BanRep Holds Rates But Poised to Start Tempered Policy Loosening in October

  • In line with expectations, Colombia’s Banco de la República (BanRep) decided to hold rates at 13.25% for a third time at its September meeting in a five to two vote.
  • In his remarks, the Governor of the Board of Directors, Leonardo Villar, stated that members broadly did not think that the conditions were sound to start loosening policy, given that headline and core inflation remain elevated at 11.4% y-o-y and 9.9% in August, respectively.
  • In addition, unemployment surprised to the downside, falling to 9.3% in August, the lowest reading for the month since 2018, signalling that rate tightening has not sufficiently slowed the economy to bring inflation under control.
  • Given these factors, Fitch Solutions believes that BanRep is likely to start its rate-cutting cycle in October; if inflation continues to ease in line with its expectations.
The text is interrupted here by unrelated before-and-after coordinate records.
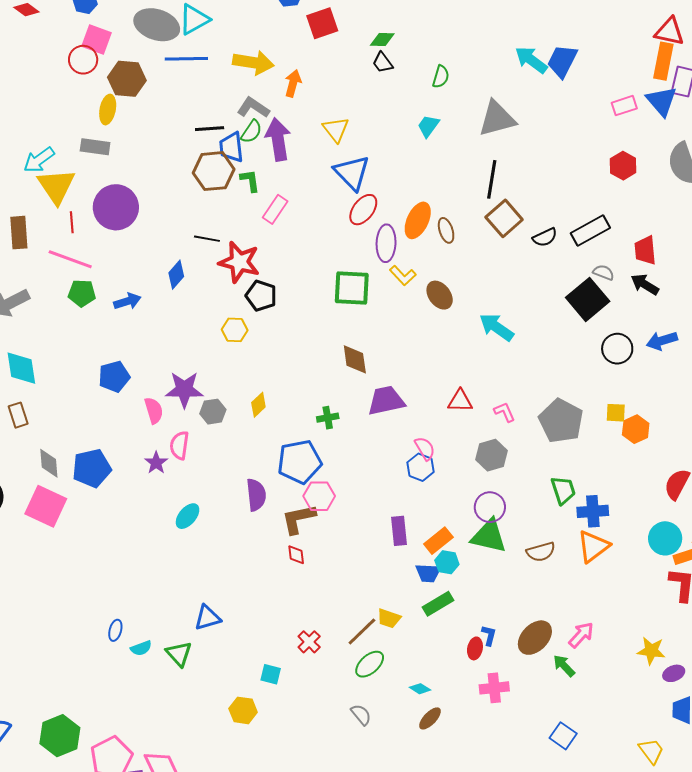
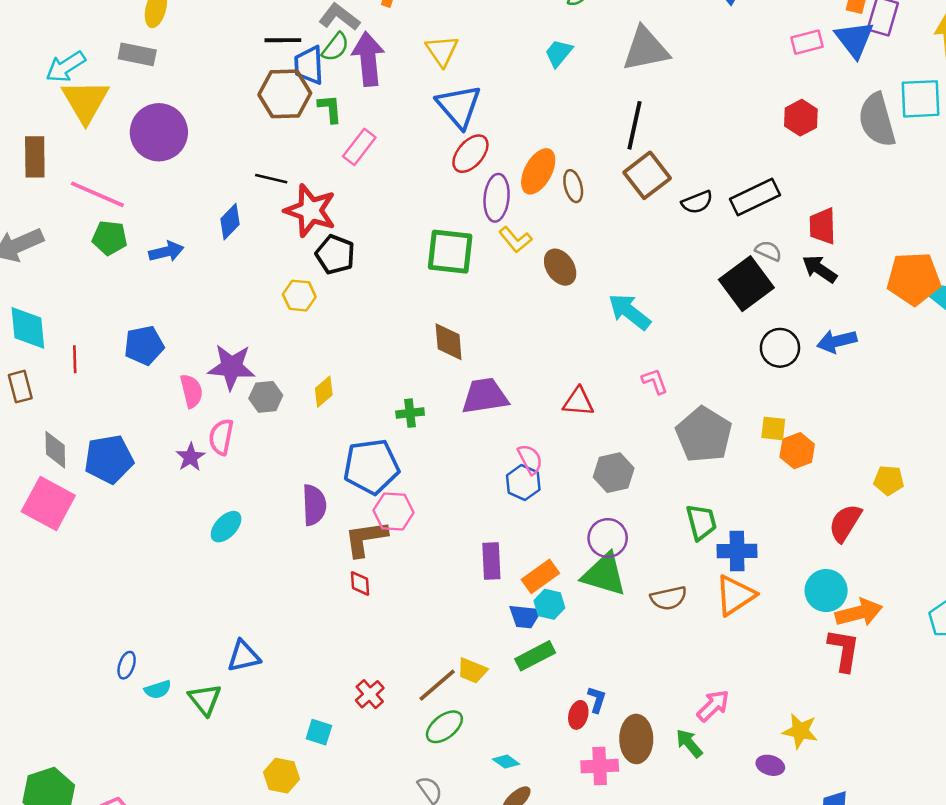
red line: (72, 222) -> (75, 359), moved
pink L-shape: (505, 412) -> (655, 381), moved
brown ellipse: (535, 638) -> (636, 739), moved, turned -48
purple ellipse: (674, 673) -> (770, 765), moved, turned 35

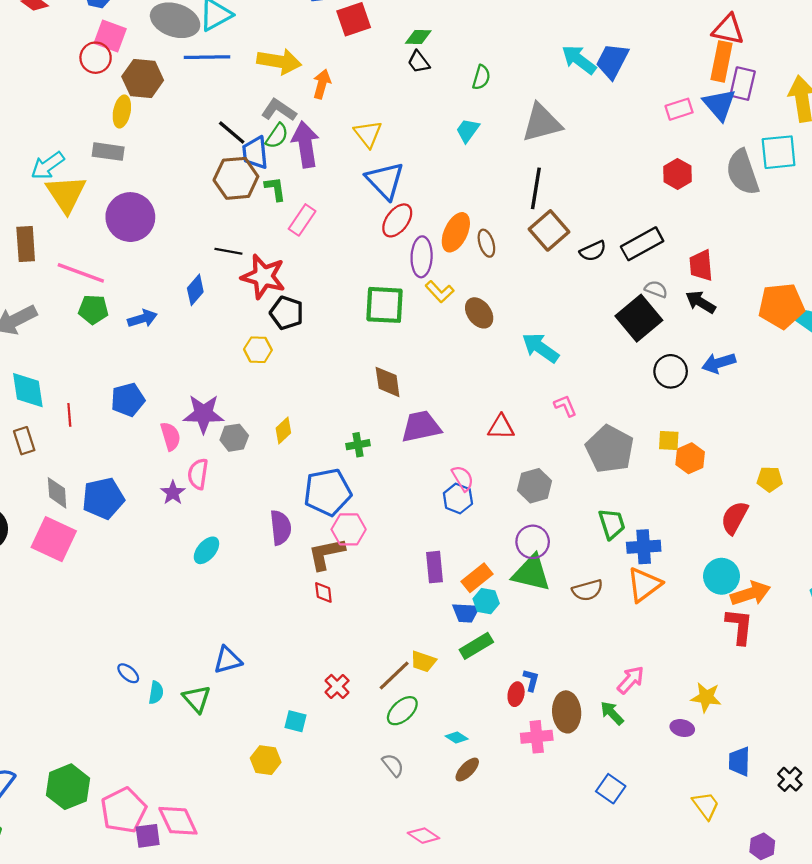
black line: (283, 40) -> (232, 133), turned 44
blue ellipse: (127, 665) -> (128, 673), turned -65
cyan semicircle: (158, 690) -> (156, 693), turned -60

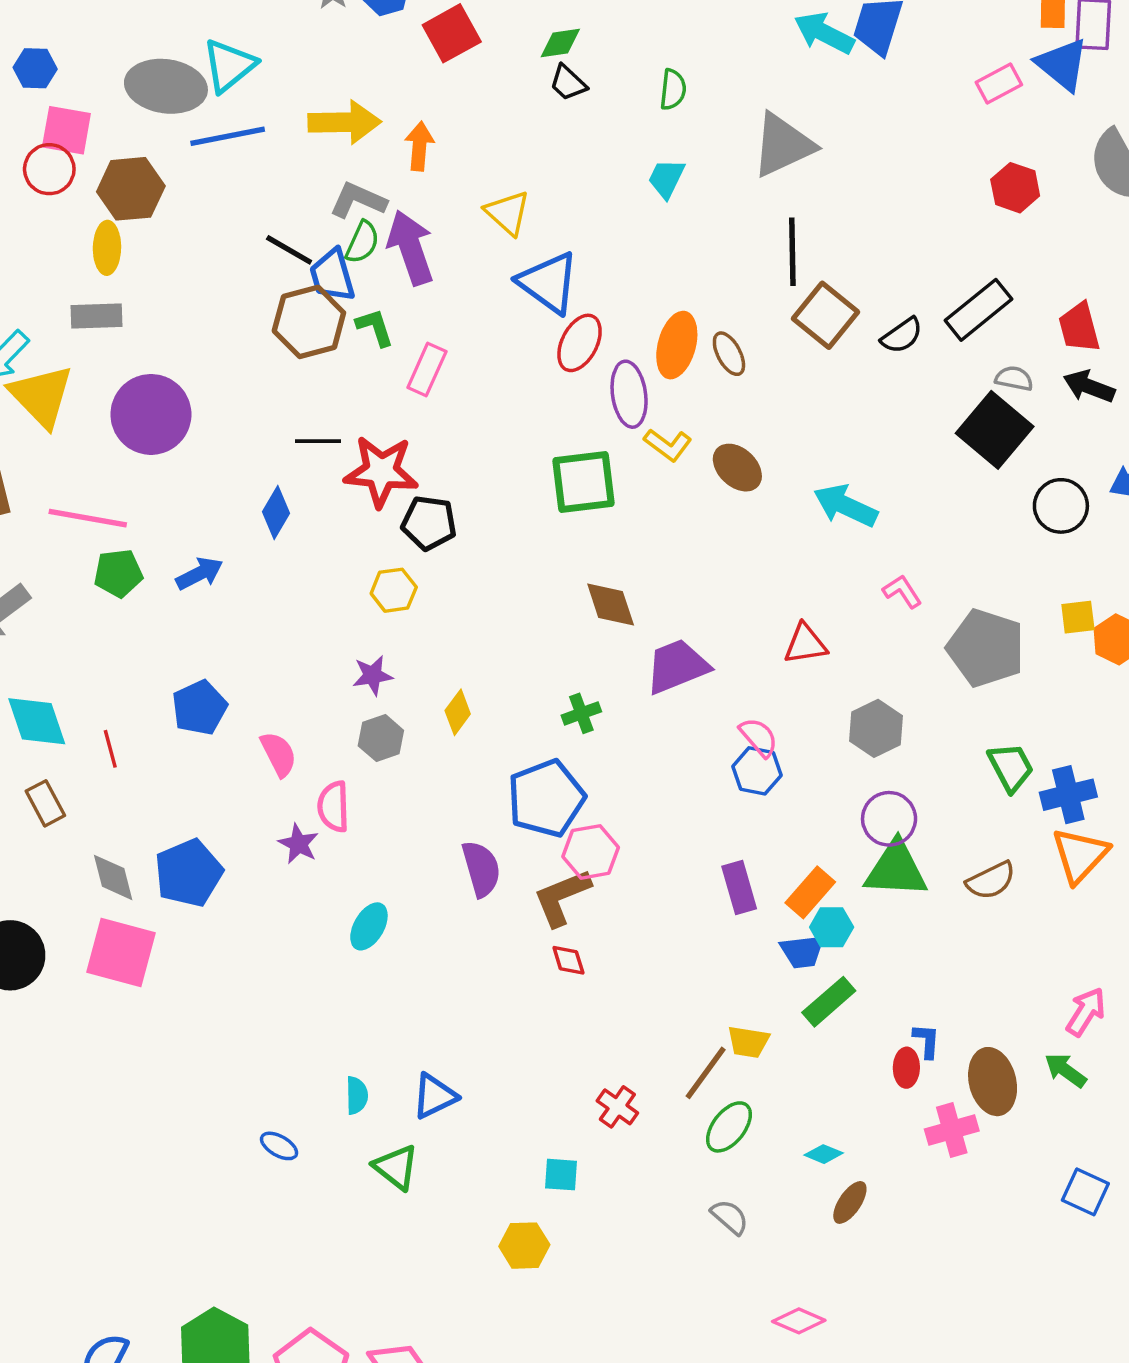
purple star: (204, 414) -> (373, 675), moved, size x0.6
cyan semicircle: (156, 693) -> (357, 1095), moved

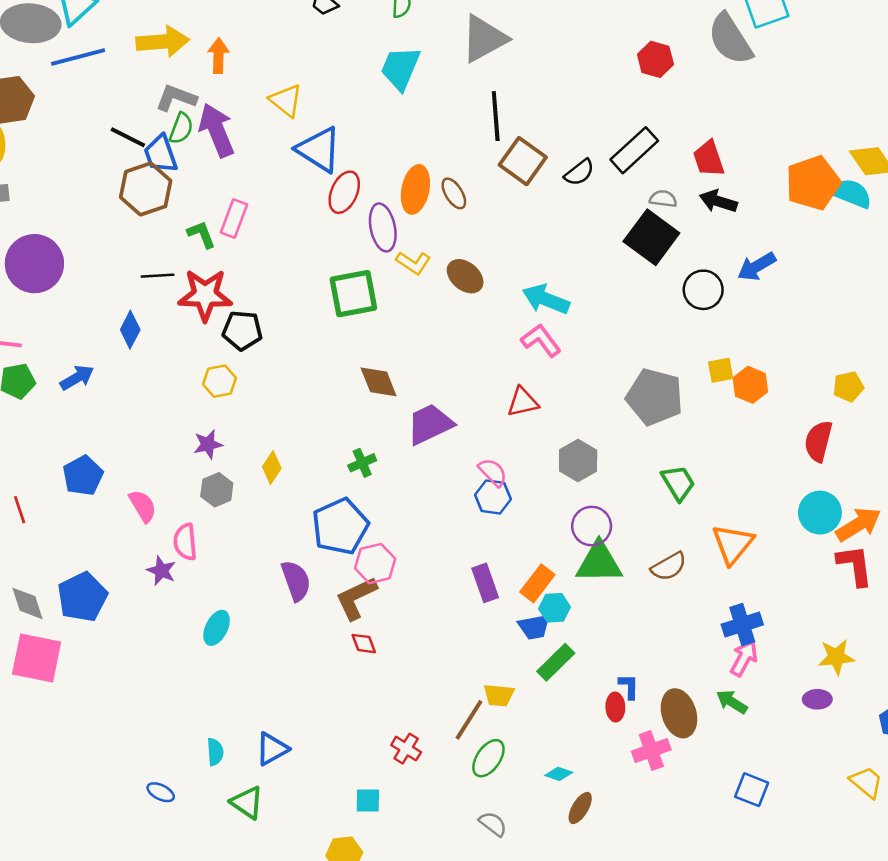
cyan trapezoid: (666, 178) -> (400, 68), size x1.5
green L-shape: (375, 327) -> (201, 234), moved
pink L-shape: (902, 591) -> (541, 340), moved, size x1.4
blue cross: (1068, 795) -> (742, 625), moved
This underpins Fitch’s interest forecasts of 12.75% by end-2023 and 9.25% by end-2024.
  • That said, risks are skewed heavily to the upside: If inflation remains hot, BanRep is likely to delay their rate cuts to December or even to 2024. Additionally, risks to Fitch’s 2024 inflation forecast are also elevated, especially in H124, when the El Niño phenomenon could accelerate food and energy inflation.